Now the latest from The Wall Street Journal:
Oil prices fell Friday as a glut in oil products stoked market concerns that the global crude market will remain oversupplied longer than expected. 
U.S. crude oil for September delivery recently fell 54 cents, or 1.2%, to $44.21 a barrel on the New York Mercantile Exchange. Brent, the global benchmark, fell 58 cents, or 1.3%, to $45.62 a barrel on ICE Futures Europe.
This simple chart explains why oil prices are so low compared to those in 2014.
Source: vox.com.

Demand is not keeping up with supply, despite an amount lower than the peak extracted in July of 2015. A NEW oil production peak, projected for the end of 2016, is not expected to outstrip demand. Which means there will be an even BIGGER glut and a backup in oil supplies being delivered because consumption by the end user is not fast enough.

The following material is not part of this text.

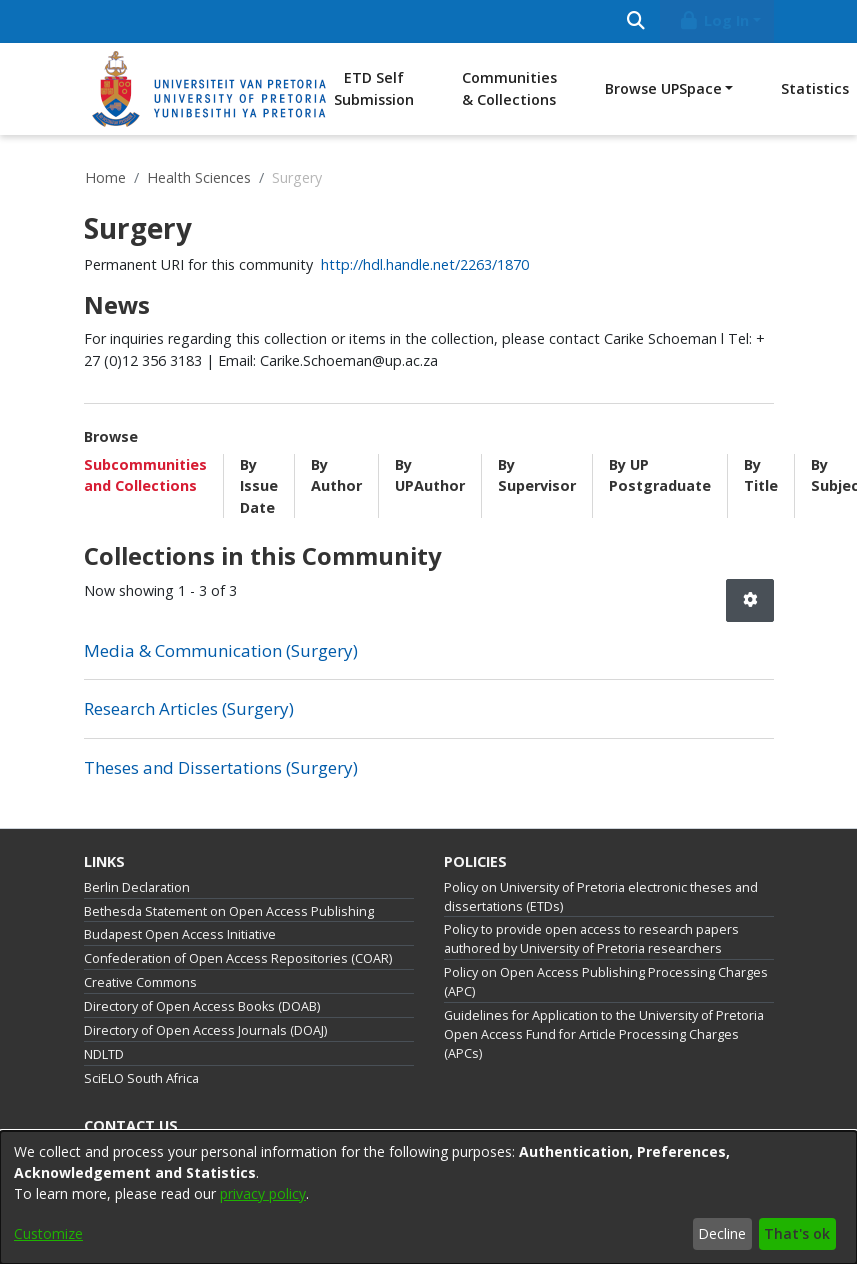 This screenshot has height=1264, width=857. I want to click on By Issue Date, so click(259, 486).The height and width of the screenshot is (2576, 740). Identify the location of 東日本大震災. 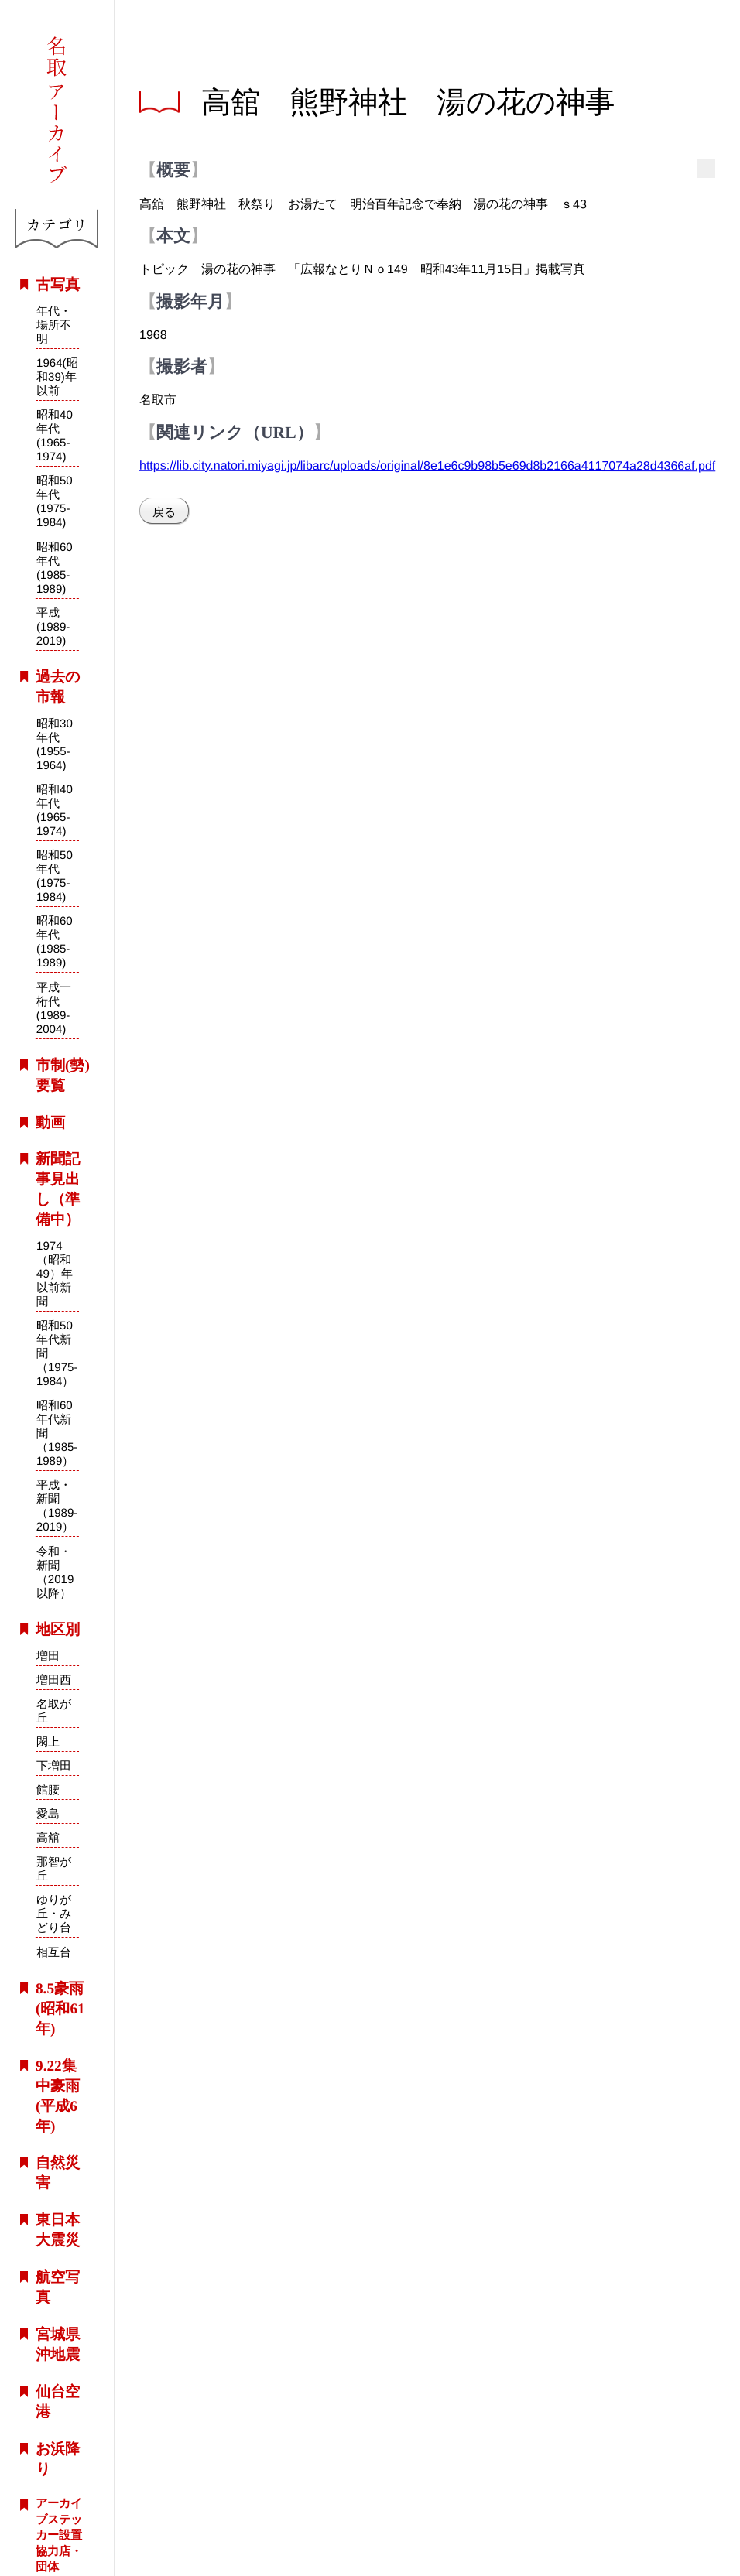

And storing all that oil has got to cost a lot of money.

Now what's the cause of this new oil peak? It is certainly not demand. But the lenders have to be paid, the social welfare systems of the producer countries have to be supported, companies' employee payrolls have to be met (otherwise employees get laid off), and some amount has to be set aside or spent for maintenance, exploration, drilling of new wells, and overhead, especially if lenders become loath to lend any more money to the fossil fuels industry.

Eventually the oil producers and oil producing companies will have to wise up, and reduce the supply to clear out the glut and backup of oil, in order to get the prices to go back up to a level where they can make a profit, "hopefully" at a price the end consumer can afford*.

* "Hopefully" at a price the consumer can afford: this would be good for the economy, which always has to grow to keep people employed and governments to meet its obligations and lenders to be repaid, but it would be TERRIBLE for the biosphere, us and our civilization, all of which depend on a salubrious climate that doesn't change more rapidly than species and ecosystems can adapt. Burning of more fossil fuels means more Carbon Dioxide in the air which means more and faster Global Weirding... with the coming superstorms the size of continents and the strength of hurricanes coming sooner and more frequently. One already happened last winter.